Ray, Rick - The Great Antagonist

Year of Release: 1999
Label: Neurosis Records
Catalog Number: n/a
Format: CD
Total Time: 70:27:00

An introduction to Rick Ray isn't necessary, as you can plainly see we've received and reviewed several of his albums - so I'll highlight a few things here on The Great Antagonist. Most of the best tracks are instrumentals, and on this album it is no exception, as "Guiarsenic" is quite good. The exception to that rule is "Open Your Eyes." Ray isn't a great vocalist, but the music here, especially the guitar solo is engaging. It is dark and atmospheric, with arching guitar notes (at least I think it's the guitar). It should be noted that Ray plays all the instruments here, as on nearly all his releases - and plays them all quite well. The seemless way all the parts are put together is to be commended and noted. That he also produces and mixes all his own work adds to the cohesiveness, but it also means that there probably isn't a critical voice involved.

Ray seems to be influenced somewhat by the Beatles, while often it is Lennon, sometimes it is George Harrison. That latter observation is apparent on the title track, which Ray notes was "inspired by the Book of Revelation, Chapter Thirteen." And thematically harks back to themes in Cast Into Our Dimension, with it's talk of utopia (the spoken word soundbite). Yet it is "A Different Time" that makes direct references to John Lennon, though not musically, as it details the day Lennon was killed. It doesn't have the same kind of resonance that Don McLean's "American Pie" does, and it is only the topic that distinguishes it from much of Ray's material. Come December 2000, twenty years will have passed since that event.

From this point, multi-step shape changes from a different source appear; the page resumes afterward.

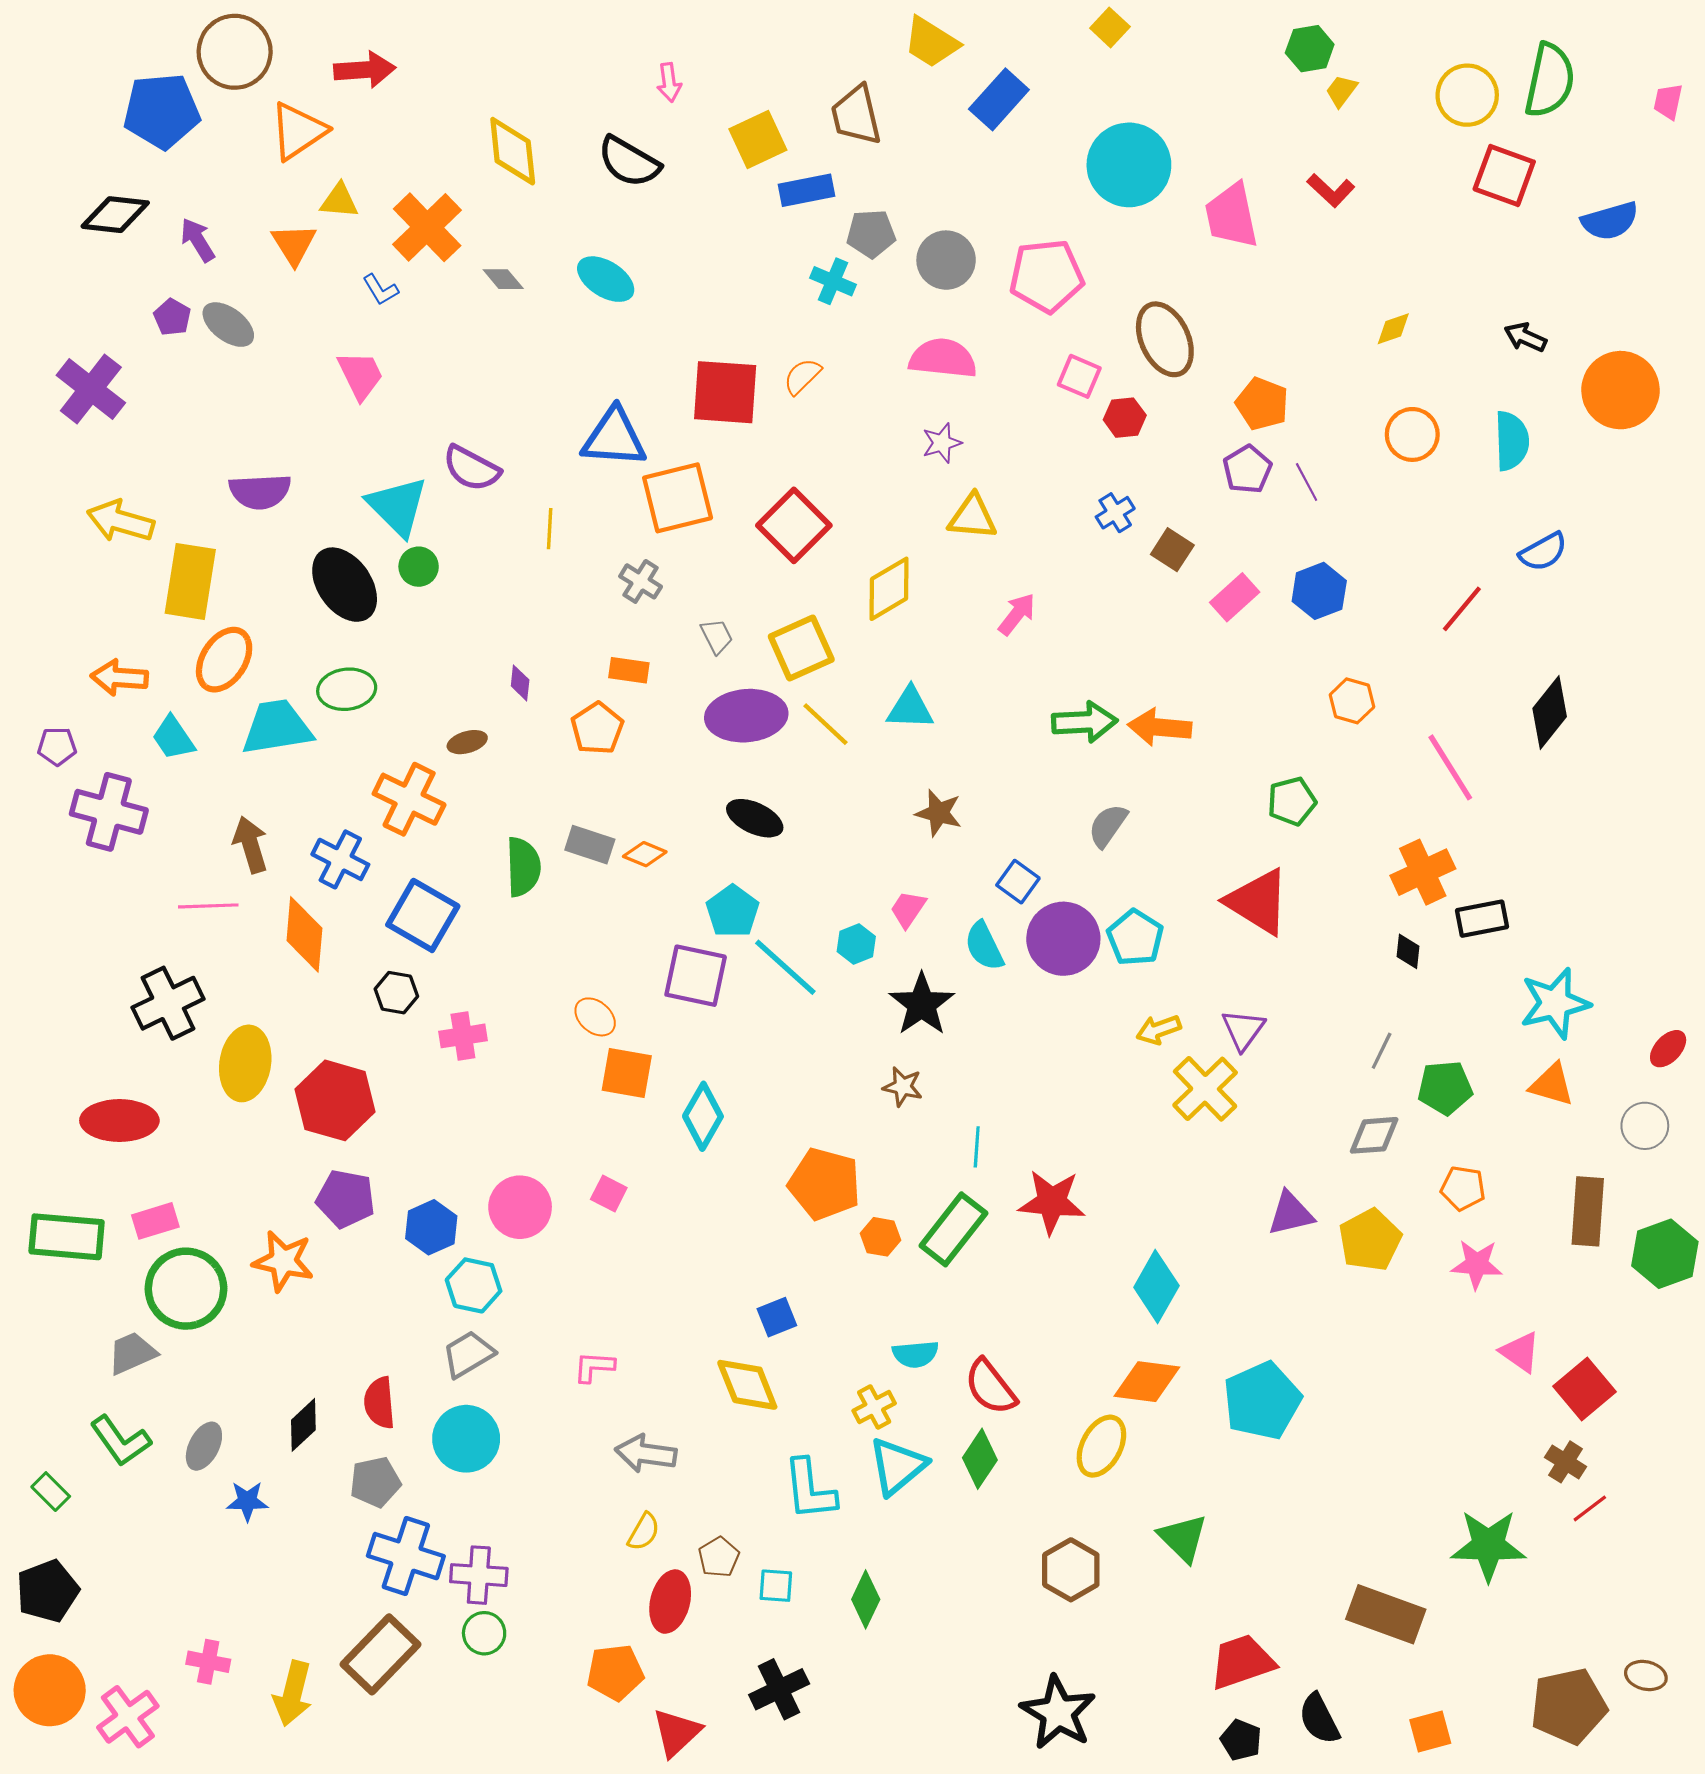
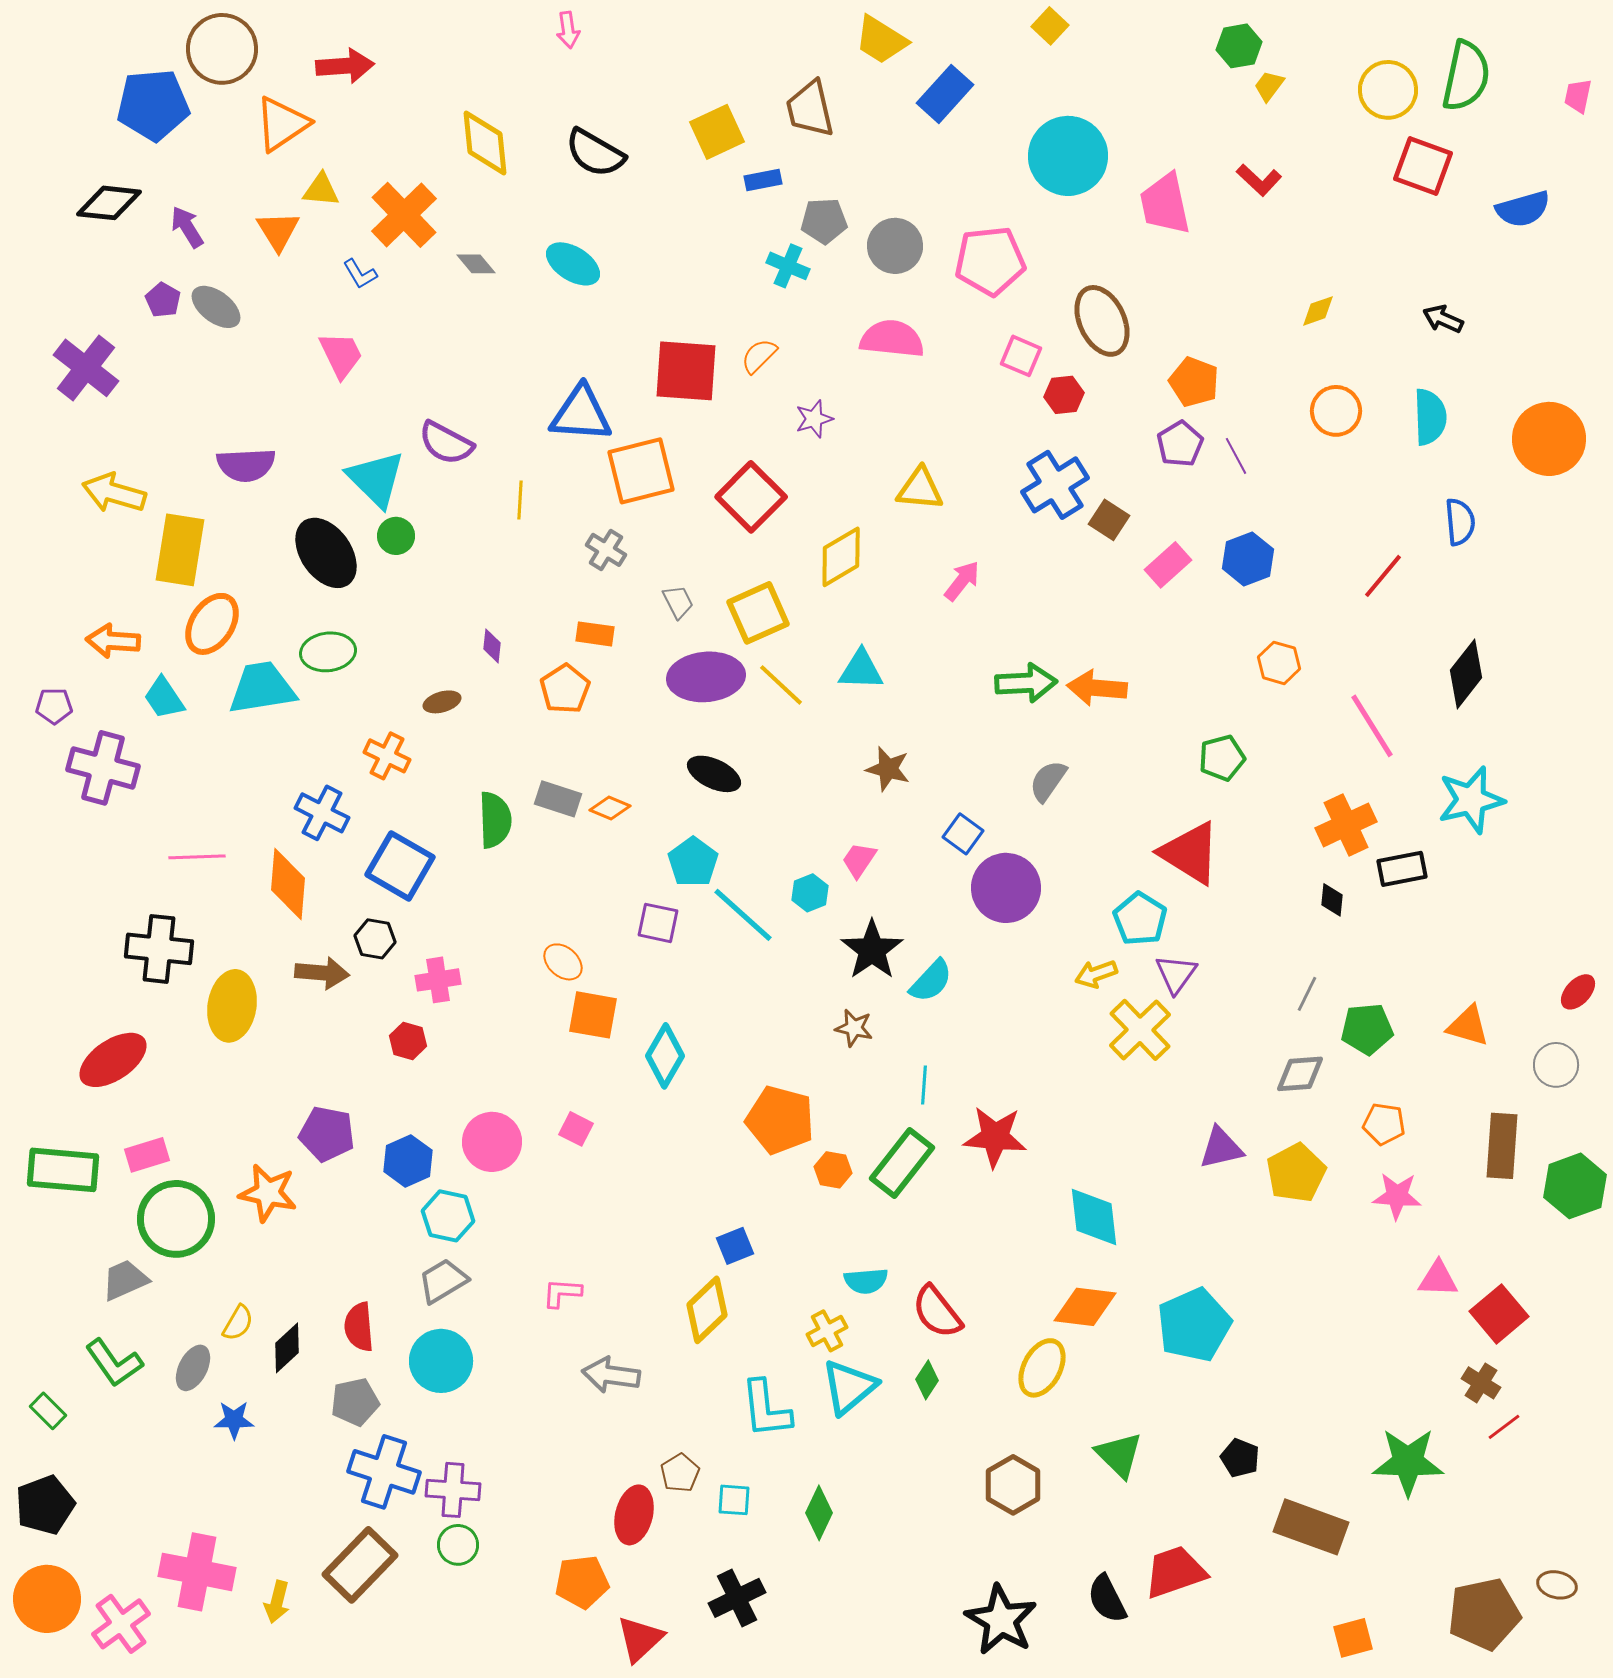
pink arrow: (669, 82) -> (568, 30), moved
blue rectangle: (807, 190) -> (763, 180), size x0.7
orange circle: (1620, 390) -> (1549, 439), moved
purple star: (942, 443) -> (814, 419), moved
blue cross: (1115, 513) -> (1055, 485), size x1.8
blue semicircle: (1543, 552) -> (1460, 522), turned -66
orange cross: (409, 799) -> (387, 756), size x0.7
brown arrow: (250, 845) -> (322, 973), moved, turned 112
cyan pentagon: (1135, 938) -> (1140, 919), moved
cyan semicircle: (984, 946) -> (931, 981), moved, turned -111
purple square: (696, 976) -> (658, 923), size x0.7
black cross: (168, 1003) -> (159, 949), turned 32
cyan star: (1555, 1003) -> (1471, 800), moved
red hexagon: (335, 1100) -> (408, 1041), moved, size x0.5
red ellipse: (119, 1121) -> (113, 1060), turned -34
cyan diamond: (1156, 1286) -> (1094, 1217), turned -36
pink triangle: (1520, 1352) -> (1438, 1279), turned -33
yellow diamond: (747, 1385) -> (707, 1310), turned 68
green diamond: (980, 1459) -> (927, 1380), size x0.7
yellow semicircle: (644, 1532) -> (238, 1323), moved
pink cross: (208, 1662) -> (197, 1572), size x1.8
yellow arrow: (293, 1693) -> (277, 1602), size x0.7
black semicircle: (1319, 1719) -> (1107, 1599), moved
black pentagon: (1241, 1740) -> (1240, 1458), moved

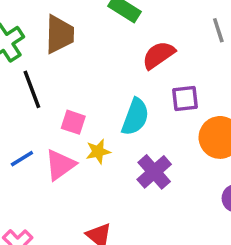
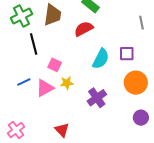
red semicircle: (159, 55) -> (84, 29), moved
purple square: (185, 99) -> (127, 54), moved
cyan semicircle: (135, 117) -> (101, 59), moved

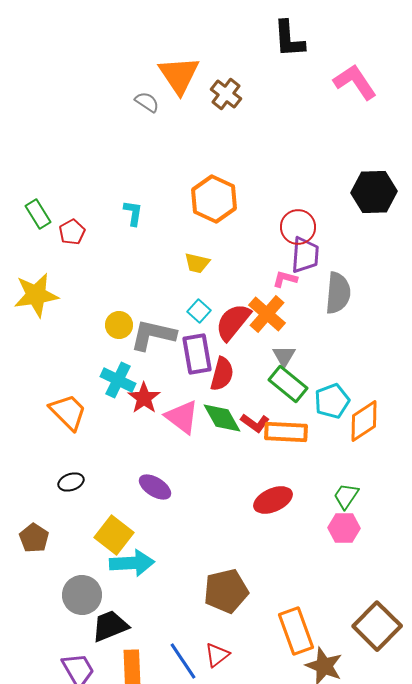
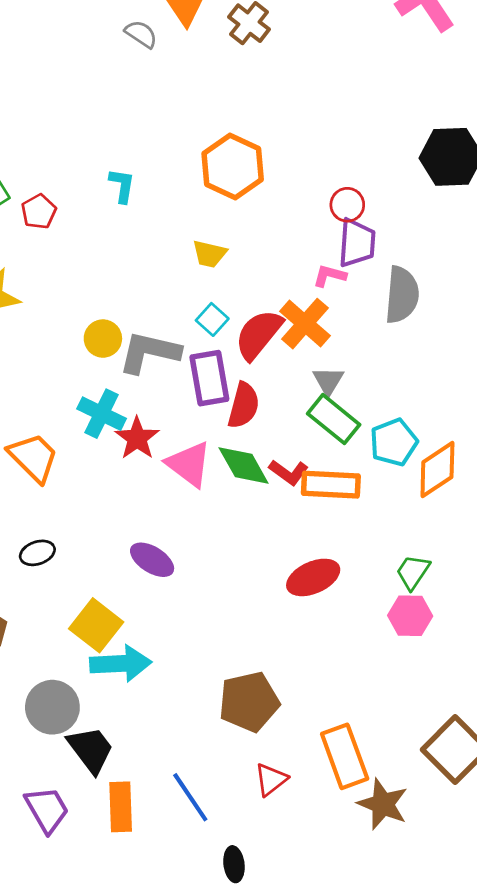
red circle: (298, 227) -> (347, 205), size x0.7
black trapezoid: (110, 626) -> (91, 750), turned 75
red triangle: (217, 655) -> (271, 780), moved

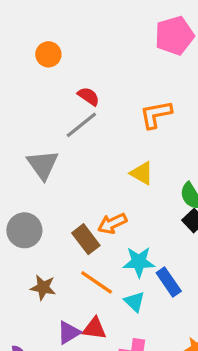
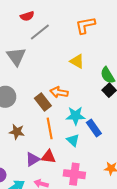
red semicircle: (89, 96) -> (27, 16), moved, turned 128
orange arrow: (112, 223) -> (59, 92), turned 36
orange line: (97, 282) -> (50, 128), turned 45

What is unique about this release is that clarinetist Rick Schultz is not featured. While Schultz' playing hasn't been bad, its use in the context of Ray music has often seemed out-of-place. Its absence here gives The Great Antagonist as smoother, more solid feel.

"Make No Sense" is dense, leaving no breathing room. "Spinning Faster" starts out as if it's going to be a slow-grind rocker a la Van Halen, if somewhat muted, but it never quite gets there -and lyrically it follows the same Ray pattern of rhyming couplets.

"Don't Be Another Fool" is an energetic tune, and one of the better ones here, as it is quite different than anything he's done to date.

As might be expected with a track entitled "Fweep F'Nork" - this is some very, very strange wierdness with "narration" that sounds as if it were reversed. And the hidden track "14" juxtaposes two audio streams - a news report and what could be a movie soundtrack (or TV show).

This is the stronger of the Ray releases, and comes recommended.

Inside The Mind (3:50) / Guitarsenic (5:43) / Open Your Eyes (4:52) / The Antagonist (6:54) / Makes No Sense (7:05) / Spinning Faster (4:10) / A Sense of Human (1:06) / A Different Time (6:42) / Guitargonaut (4:37) / Don't Be Another Fool (5:21) / Anything At All (3:59) / American Highways (5:32) / Fweep F'Nork (6:18) / 14 (3:23) / 15 (0:55)

Rick Ray - all instruments

Abnormal Road (1999)
Balance Of Power (1999)
The Great Antagonist (1999)
Clone Man (1999)
Atomic Soldiers (1999)
Neurotic Tendencies (1999)
You People (1999)
Looking Into the Past (1999)
The Key To The Bottomless Pit (1999)
Cast Into Our Dimension (2000)
Living In An Insane World (2000)
Mind Control, Inc. (2000)
Guitarsenal (2000)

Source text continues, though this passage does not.